In my final 7 images, I  have used a range of light sources and accessories to achieve the final look. 

f/32 1/160 ISO 100 32mm
In this image the light is coming in from the right, I decided to see what the shot would look like from an above vantage point and this is the result.  I really like it.

f/5.6 1/15 ISO 100 40mm
These control pads were placed on a perspex table with a shelf underneath.  After foraging around for something to put with the game on the bottom to add more texture I found some foam padding and some wires which I thought fitted in with the gaming theme.  There was a honeycombed light pointing at the game etc underneath and a flash head homed in on the pads.  
I am very pleased with this outcome.

f/22 1/8 ISO 6400 42mm
I decided to bump up my ISO on this image to 6400 as I was going for the Film Noir look.  I thought maybe a bit of added noise would give the illusion of film grain.  We had a beauty dish pointing from the right onto Agnes and a barn door set up to point on the back drop, Aaron provided the knife! 

f/20 1/160 ISO 6400 60mm
With this image I forgot to reset my ISO from my Film Noir shot above and ended up shooting this image in 6400!  But, I like it and am happy with the final shot, although I will remember to check my ISO at all times in the future!

f/20 1/15 ISO 100 55mm
This was a fairly easy shot to do, I used the beauty dish to point at Chris from the right and it gave a really nice soft look to his skin.

f/8 1/160 ISO 100 40mm
The lighting on this image comes from behind and to the left and is reflected onto the subject with a gold reflector disc.  
This is one of my favourite shots, I like the gold spot in the middle of the plane.

f/10 1/160 ISO 100 44mm
The lights on this flower were coming from the back and side.  I decided to get a fairly close shot so as to see the detail in  the centre of the flower.  Out of the many flower shots I took, this was my favourite, simple yet effective.

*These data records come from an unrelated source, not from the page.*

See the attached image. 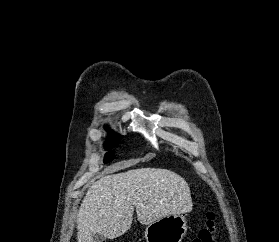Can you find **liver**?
<instances>
[{
  "label": "liver",
  "mask_w": 279,
  "mask_h": 242,
  "mask_svg": "<svg viewBox=\"0 0 279 242\" xmlns=\"http://www.w3.org/2000/svg\"><path fill=\"white\" fill-rule=\"evenodd\" d=\"M193 203L188 183L167 169L141 168L101 177L92 184L77 214L78 242L93 235L114 239L127 232L134 208L143 225L187 213Z\"/></svg>",
  "instance_id": "liver-1"
}]
</instances>
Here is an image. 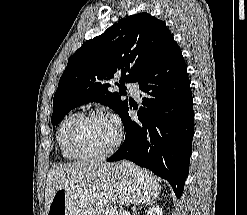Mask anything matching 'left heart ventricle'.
Returning a JSON list of instances; mask_svg holds the SVG:
<instances>
[{"instance_id": "obj_1", "label": "left heart ventricle", "mask_w": 247, "mask_h": 215, "mask_svg": "<svg viewBox=\"0 0 247 215\" xmlns=\"http://www.w3.org/2000/svg\"><path fill=\"white\" fill-rule=\"evenodd\" d=\"M116 138V127L105 119H90L84 122L78 132V142L85 152H105Z\"/></svg>"}]
</instances>
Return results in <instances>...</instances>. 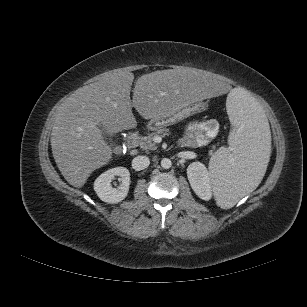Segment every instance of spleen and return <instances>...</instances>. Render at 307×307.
<instances>
[{
  "label": "spleen",
  "instance_id": "spleen-1",
  "mask_svg": "<svg viewBox=\"0 0 307 307\" xmlns=\"http://www.w3.org/2000/svg\"><path fill=\"white\" fill-rule=\"evenodd\" d=\"M237 131L230 136L232 152L222 149L211 158L209 175L217 205L232 208L260 182L268 163L269 124L260 104L245 91L232 90L226 102Z\"/></svg>",
  "mask_w": 307,
  "mask_h": 307
}]
</instances>
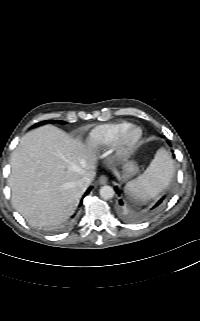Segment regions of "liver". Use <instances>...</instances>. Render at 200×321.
Instances as JSON below:
<instances>
[{
  "mask_svg": "<svg viewBox=\"0 0 200 321\" xmlns=\"http://www.w3.org/2000/svg\"><path fill=\"white\" fill-rule=\"evenodd\" d=\"M96 160L92 148L55 126L29 131L11 156L14 208L34 227L63 222L84 193L76 182L82 177L93 180Z\"/></svg>",
  "mask_w": 200,
  "mask_h": 321,
  "instance_id": "6515ba94",
  "label": "liver"
}]
</instances>
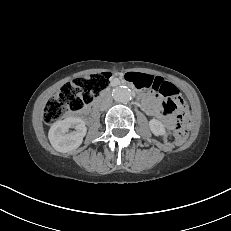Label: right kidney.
Masks as SVG:
<instances>
[{
  "instance_id": "1",
  "label": "right kidney",
  "mask_w": 231,
  "mask_h": 231,
  "mask_svg": "<svg viewBox=\"0 0 231 231\" xmlns=\"http://www.w3.org/2000/svg\"><path fill=\"white\" fill-rule=\"evenodd\" d=\"M70 128L73 132L67 133ZM85 122L80 118H66L52 124L48 138L52 147L59 152H69L78 148L86 135Z\"/></svg>"
}]
</instances>
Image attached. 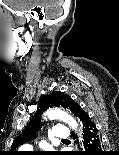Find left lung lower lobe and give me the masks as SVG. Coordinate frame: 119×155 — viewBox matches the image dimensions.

I really enjoyed the studio segment, and the shots above go to show the variation of looks that can be achieved with all of the different components involved.  I enjoyed learning how to set up the studio and buying my own equipment and practicing setting it up at home made it easier to do in college.  I am pleased with my final images.  If I was to do anything different it would be to remember to check my ISO everytime as I forgot to check it on one of the pictures and ended up shooting a piece of jewellery in 6400, luckily the mistake actually worked and you can see lots of detail in the metal, but if I was being paid to take the shots, that sort of mistake could be disastrous.